Alireza Razinejad

Posted on Jun 14

How to Build a High-Performance RAG Pipeline with Ollama, Python and TypeScript

#python #ai #cryptocurrency #architecture

The TL;DR

If you need to spin up a local, privacy-first AI agent that can query your own internal documents without sending data to third-party APIs, this guide covers the exact architecture using TypeScript, Python, and Ollama.
Time to complete: ~15 minutes.
Prerequisites: Python 3.10+ or Node.js installed, basic familiarity with embeddings.

The Problem: API Costs & Data Privacy

When building production-ready LLM features, relying solely on cloud providers introduces two major friction points: variable API latency and data compliance bottlenecks.

By shifting the embedding generation and model inference locally, we completely bypass network overhead and keep sensitive data securely inside our infrastructure.

The Architecture

Here is how the data flows through our system:

Ingestion: Parse local documents (Markdown/PDF).
Chunking: Break text into digestible tokens.
Embeddings: Generate vectors using a local model.
Retrieval: Query a vector store for semantic matches.
Generation: Pass context to the LLM for the final answer.

Step-by-Step Implementation

1. Setting Up the Local Environment

First, ensure you have Ollama running locally and pull the required models.
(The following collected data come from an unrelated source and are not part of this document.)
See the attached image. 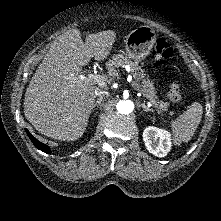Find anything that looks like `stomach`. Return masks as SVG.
Returning a JSON list of instances; mask_svg holds the SVG:
<instances>
[{
  "instance_id": "0dacf381",
  "label": "stomach",
  "mask_w": 221,
  "mask_h": 221,
  "mask_svg": "<svg viewBox=\"0 0 221 221\" xmlns=\"http://www.w3.org/2000/svg\"><path fill=\"white\" fill-rule=\"evenodd\" d=\"M156 41L154 29L140 26L133 30L125 40L126 52L129 58L137 63L144 60L150 53Z\"/></svg>"
}]
</instances>
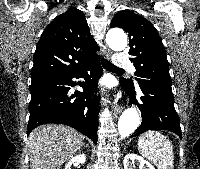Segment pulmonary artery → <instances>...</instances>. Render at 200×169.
<instances>
[{
	"instance_id": "pulmonary-artery-1",
	"label": "pulmonary artery",
	"mask_w": 200,
	"mask_h": 169,
	"mask_svg": "<svg viewBox=\"0 0 200 169\" xmlns=\"http://www.w3.org/2000/svg\"><path fill=\"white\" fill-rule=\"evenodd\" d=\"M114 63L116 66L128 67L131 72H134V68L131 66L129 58L124 53H118L114 58Z\"/></svg>"
}]
</instances>
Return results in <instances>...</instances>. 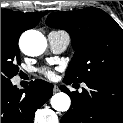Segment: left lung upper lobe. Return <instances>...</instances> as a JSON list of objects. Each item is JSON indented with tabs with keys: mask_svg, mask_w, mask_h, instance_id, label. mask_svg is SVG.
Masks as SVG:
<instances>
[{
	"mask_svg": "<svg viewBox=\"0 0 123 123\" xmlns=\"http://www.w3.org/2000/svg\"><path fill=\"white\" fill-rule=\"evenodd\" d=\"M66 30L75 54L65 78L72 82L123 80V29L104 11L88 7L54 12L46 20Z\"/></svg>",
	"mask_w": 123,
	"mask_h": 123,
	"instance_id": "1",
	"label": "left lung upper lobe"
}]
</instances>
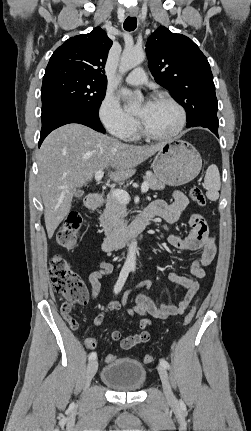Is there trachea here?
<instances>
[{"label":"trachea","instance_id":"3493384b","mask_svg":"<svg viewBox=\"0 0 251 431\" xmlns=\"http://www.w3.org/2000/svg\"><path fill=\"white\" fill-rule=\"evenodd\" d=\"M123 26L126 31H133L137 26L136 17H127Z\"/></svg>","mask_w":251,"mask_h":431}]
</instances>
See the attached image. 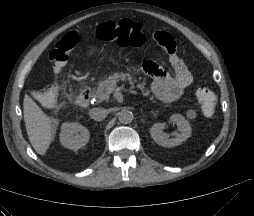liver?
Instances as JSON below:
<instances>
[{"mask_svg":"<svg viewBox=\"0 0 254 216\" xmlns=\"http://www.w3.org/2000/svg\"><path fill=\"white\" fill-rule=\"evenodd\" d=\"M23 114L31 145L38 154L45 155L54 138L58 121L47 116L28 95L24 96Z\"/></svg>","mask_w":254,"mask_h":216,"instance_id":"obj_1","label":"liver"}]
</instances>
Open your terminal and run:

# Pull the LLM
ollama pull llama3

# Pull the embedding model explicitly
ollama pull nomic-embed-text

2. Initializing the Project

Choose your preferred language environment to house the orchestration logic.

TypeScript

// index.ts
import { Ollama } from 'ollama';

const ollama = new Ollama({ host: 'http://127.0.0.1:11434' });

async function generateLocalEmbedding(text: string): Promise<number[]> {
  const response = await ollama.embeddings({
    model: 'nomic-embed-text',
    prompt: text,
  });
  return response.embedding;
}

Python

First, install the official client: pip install ollama

# orchestrator.py
import asyncio
from ollama import AsyncClient

# Initialize the asynchronous local client
client = AsyncClient(host='http://127.0.0.1:11434')
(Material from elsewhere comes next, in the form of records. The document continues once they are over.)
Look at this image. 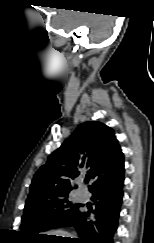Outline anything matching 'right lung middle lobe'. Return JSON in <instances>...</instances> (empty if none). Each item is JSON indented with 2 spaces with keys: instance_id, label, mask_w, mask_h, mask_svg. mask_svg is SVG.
Segmentation results:
<instances>
[{
  "instance_id": "dd1d6c3e",
  "label": "right lung middle lobe",
  "mask_w": 154,
  "mask_h": 243,
  "mask_svg": "<svg viewBox=\"0 0 154 243\" xmlns=\"http://www.w3.org/2000/svg\"><path fill=\"white\" fill-rule=\"evenodd\" d=\"M79 207L64 196L25 208L21 223L24 239L36 238L41 231L59 228L65 220L79 212Z\"/></svg>"
}]
</instances>
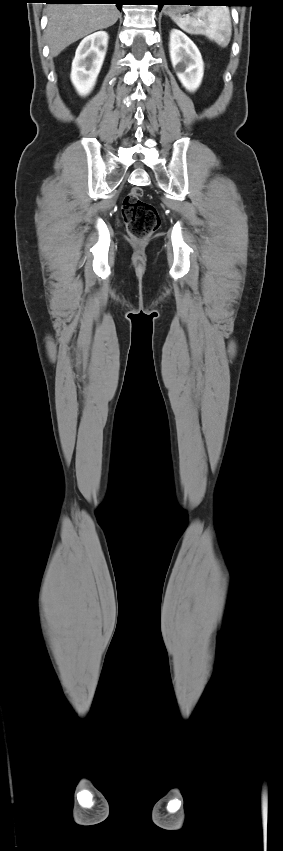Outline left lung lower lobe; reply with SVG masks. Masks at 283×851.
I'll return each mask as SVG.
<instances>
[{
    "label": "left lung lower lobe",
    "instance_id": "1",
    "mask_svg": "<svg viewBox=\"0 0 283 851\" xmlns=\"http://www.w3.org/2000/svg\"><path fill=\"white\" fill-rule=\"evenodd\" d=\"M230 1L231 0H155L159 6V10H161L163 5L170 3H188L190 5H229L228 3Z\"/></svg>",
    "mask_w": 283,
    "mask_h": 851
}]
</instances>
async def generate_local_embedding(text: str) -> list[float]:
    response = await client.embed(
        model='nomic-embed-text',
        input=text
    )
    # The client returns a list of embedding arrays inside 'embeddings'
    return response['embeddings'][0]

3. Handling the Semantic Search

When querying the local vector array, we calculate the similarity score to find the most relevant document chunks.

TypeScript

function cosineSimilarity(vecA: number[], vecB: number[]): number {
  const dotProduct = vecA.reduce((sum, a, i) => sum + a * vecB[i], 0);
  const normA = Math.sqrt(vecA.reduce((sum, a) => sum + a * a, 0));
  const normB = Math.sqrt(vecB.reduce((sum, b) => sum + b * b, 0));
  return dotProduct / (normA * normB);
}

Python

import math

def cosine_similarity(vec_a: list[float], vec_b: list[float]) -> float:
    dot_product = sum(a * b for a, b in zip(vec_a, vec_b))
    norm_a = math.sqrt(sum(a * a for a in vec_a))
    norm_b = math.sqrt(sum(b * b for b in vec_b))

    if not norm_a or not norm_b:
        return 0.0  # Prevent division by zero

    return dot_product / (norm_a * norm_b)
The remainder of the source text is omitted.